Vet Tails Excerpt – Truda’s Dogged Determination Pays off

As a vet I sometimes face some very difficult situations helping my patients. Some animals are seriously injured or diseased and face a high likelihood of a dire outcome but thankfully there are some incredible therapies like Hyperbaric Oxygen Therapy, NIS, herbal medicines, neutraceuticals, homeopathic remedies and intra-venous vitamin C that can be lifesaving. Here are a few memorable animals that benefitted from this array of tools.


Truda was a determined old girl and at twelve years old, this labrador with a mind of her own came to see us for the first time. Her loving owners were concerned about her multiple problems: arthritis which was being treated with anti-inflammatories and an injectable form of glucosamine, recurrent skin infections that needed regular courses of anti-biotics, obesity as well, but most concerning to her owners was a large tumour on the side of her chest about three quarters of the size of a rugby ball and it had been growing quickly!


The tumour was a cancerous growth called a spindle cell tumour which means that it was locally invasive and to remove it completely by surgery would be a huge operation. At her age, with all of her health issues Truda’s Mum and Dad weren’t too keen on putting her through surgery. They wanted our help to treat Truda with complementary therapies so that surgery wouldn’t be necessary.


When I examined Truda I found that she was overweight, her skin had a low grade infection, she had obvious pain and inco-ordination of her back legs and spine due to her arthritis and muscle weakness and her eyes looked tired. Each time she lay down or got up it was a huge effort and her large tumour hung from her side adding to her discomfort. Although the tumour was a big issue, at that stage it was the least of her worries given that she was so sore and run down.


Cancer in our pets, as with us humans, is a fairly common occurrence nowadays. There are many factors which contribute to this increasing trend including poor nutrition, genetics, pollution in our environment and infections, to name but a few.


Cancer develops when a cell begins to grow and divide out of control and isn’t stopped and contained by the immune system. From a holistic point of view we recognize the multifactorial nature of cancer.

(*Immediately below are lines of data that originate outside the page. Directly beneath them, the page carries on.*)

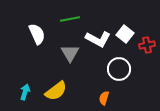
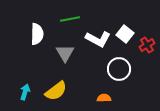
white semicircle: rotated 25 degrees clockwise
red cross: rotated 21 degrees counterclockwise
gray triangle: moved 5 px left
orange semicircle: rotated 72 degrees clockwise
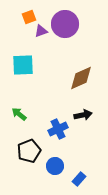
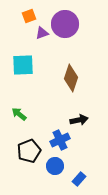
orange square: moved 1 px up
purple triangle: moved 1 px right, 2 px down
brown diamond: moved 10 px left; rotated 48 degrees counterclockwise
black arrow: moved 4 px left, 5 px down
blue cross: moved 2 px right, 11 px down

The development of this serious condition reflects that the body has been damaged and the immune system has failed to recognize and stop the cancer process from progressing.


We devised a treatment plan for Truda making use of herbal medicine, neutraceuticals, NIS (neurological integration system), acupuncture and bicarbonate therapy. We also changed her diet to be more balanced and which included more natural food and some raw meat which she loved! Our aim was to support her health and vitality, help strengthen her muscles and joints, boost her immune system and ideally help it to recognise the tumour and destroy it.


Each time Truda visited she showed amazing determination and progress. She would reluctantly come into the clinic, preferring to rather be out having a walk at the park, get her treatments and in true labrador style, appreciate being given doggy treats. She displayed an improvement in her general health, she was brighter, moving around more easily and her skin and coat were much healthier. Unfortunately there had been no change in the tumour size and we were coming to a point where there was no other option except surgery but could she manage such a big operation?


We ran a panel of blood tests to check that her liver and kidneys were ok. Her results were impressive for an old girl. There were no abnormalities, which gave us peace of mind that she would be likely to cope with the anaesthetic. To help her through the procedure, we began the day of her surgery with a session in our hyperbaric oxygen chamber to pre-oxygenate her body. Her operation went well and we removed as much of the tumour as we could.


That afternoon we had her snoozing soundly on some powerful drugs. Not much roused her until we offered her some food. Her nose twitched acknowledging the food and as it registered in her brain that food was present she immediately sat up and wolfed it all down! A couple of hours later we took her out for toileting and with amazing strength she dragged me at the other end of her drip line and lead to the car park looking for her Mum and Dad and her way home! She went on to make a full recovery.


A year after her surgery, she was a happy dog, although she was slow and her walks in the park were more about “smelling the roses” and greeting passers-by in her very social manner. She had good quality of life and continued to age gracefully until she was fifteen and a half years old when her devoted Mum and Dad had to make the decision to put her to sleep. We’re sure she’s in doggy heaven smelling the roses and eating as many treats as she wants without putting on weight!